社員インタビュー第五弾では、これまでの経験と豊富な知識でリージョナルフィシュの魚類育成を牽引するハットリさんに、同社への参画理由や研究におけるやりがい、執筆論文の裏話、日本の水産業界の課題、今後の展望について聞きました!
※取材当時の内容となるため現在の肩書・業務内容と異なる場合があります。

ハットリ ヒカルド ショウヘイ
サンパウロ大学を卒業後、東京海洋大学博士課程を修了。東京海洋大学で博士研究員まで務めたのち、ブラジルの農務局に就職し魚の研究と養殖に従事。招聘教授として再来日し、東京海洋大学にて研究および学生の指導に携わる。2021年4月にリージョナルフィシュに参画。現在は魚類育種グループリーダーとして、魚類育種研究を牽引する。

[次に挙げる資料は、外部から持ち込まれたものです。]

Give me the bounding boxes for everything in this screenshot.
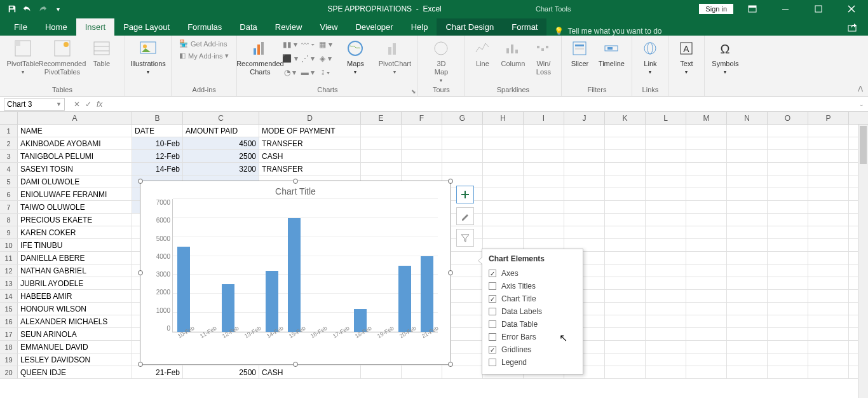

「多種多様な魚と触れ合える環境から、魚への興味が深まる」

ーーーよろしくお願いします!はじめに、ハットリさんのご経歴を教えてください。

私は生まれも育ちもブラジルで、大学までブラジルで生活をしていました。親に連れて行ってもらったことをきっかけに、小さなころから釣りをするのが好きで、家から車で10分ほどの距離にあるイグアスの滝の近くでよく釣りをしていました。次第に父親よりも自分の方が夢中になって、最終的には朝3時に起きて友人と釣りに行ったこともありましたね。
日本では、一つの場所で釣れる魚種はある程度限られますが、ブラジルでは、一つの川でも20~30種類の魚が釣れるような環境だったので、何が釣れるのかがわからない状態でした。大きさに限らず色や形も様々なので、竿を上げる度に、何が釣れるだろうかとワクワクして、とても楽しかったことを覚えています。小さい魚は家に持ち帰り、飼って繁殖させてみたり、大きい魚はその場で焼いて食べたりもしていました。家の水槽で飼っていた魚が犬に魚を食べられてしまったことがあったので、今度は木の上に水槽をおいて育てていたら、結局鳥に食べられてしまったこともありましたね(笑)でもそれも含めて全ていい思い出になっています。
魚は小さなころから身近な存在だったので、大学でも魚類を専門にした学部がないか色々と探したのですが、見つけることができなかったので、サンパウロ大学の生物学部に入学しました。生物学部では授業の幅がとても広かったのですが、魚を釣るのも食べるのも飼うのも大好きだったので、徐々に魚の方で専門知識を積み重ねるようになりました。一つだけ魚の遺伝子について研究している研究室を見つけ、そこに大学3年生の頃から足繁く通っていました。研究のために、目的の魚を獲りにブラジル中をあっちこっち駆け回る学生時代でした。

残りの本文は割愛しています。